The multinational team hunting for Malaysia Airlines Flight 370 won’t expand the search zone in the southern Indian Ocean without new clues about the wreck’s exact location.
More than 80,000 square kilometers (31,000 square miles) of seabed have been scoured, the Australian Transport Safety Bureau said Wednesday in its weekly update. The search of the full 120,000 square-kilometer area will be completed in the middle of the year, the bureau said.
The governments of Australia, Malaysia and China need “credible new information that leads to the identification of a specific location of the aircraft” before the search area can be expanded further, the bureau said in the statement.
Flight 370 was en route to Beijing from Kuala Lumpur in March 2014 when it disappeared with 239 people on board.
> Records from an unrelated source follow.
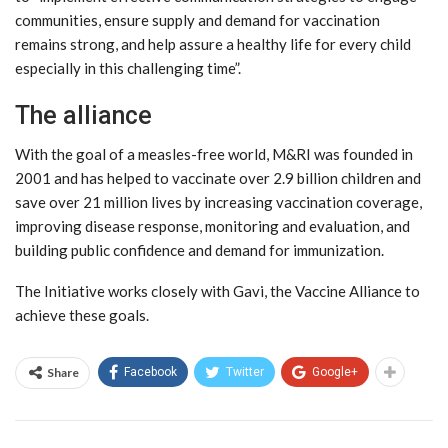
communities, ensure supply and demand for vaccination
remains strong, and help assure a healthy life for every child
especially in this challenging time”.
The alliance
With the goal of a measles-free world, M&RI was founded in
2001 and has helped to vaccinate over 2.9 billion children and
save over 21 million lives by increasing vaccination coverage,
improving disease response, monitoring and evaluation, and
building public confidence and demand for immunization.
The Initiative works closely with Gavi, the Vaccine Alliance to
achieve these goals.
Share
Facebook
Twitter
Google+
Investigators concluded that someone on board intentionally disabled the aircraft’s tracking devices, and the jet turned south before plunging into the sea off Australia’s western coast.
The only solid evidence so far from the missing Boeing Co. 777 is a wing component that washed up in July on Reunion Island, some 3,800 kilometers (2,360 miles) from the search zone.
In December, new analysis of the flight path and satellite communications narrowed down the most likely wreck site, and ships have been focused since then on the southern end of the search zone.
Though the effort hasn’t yet turned up any trace of MH370, one of the search vessels found a shipwreck last month that probably dates back to the early 1800s, the bureau said in its update.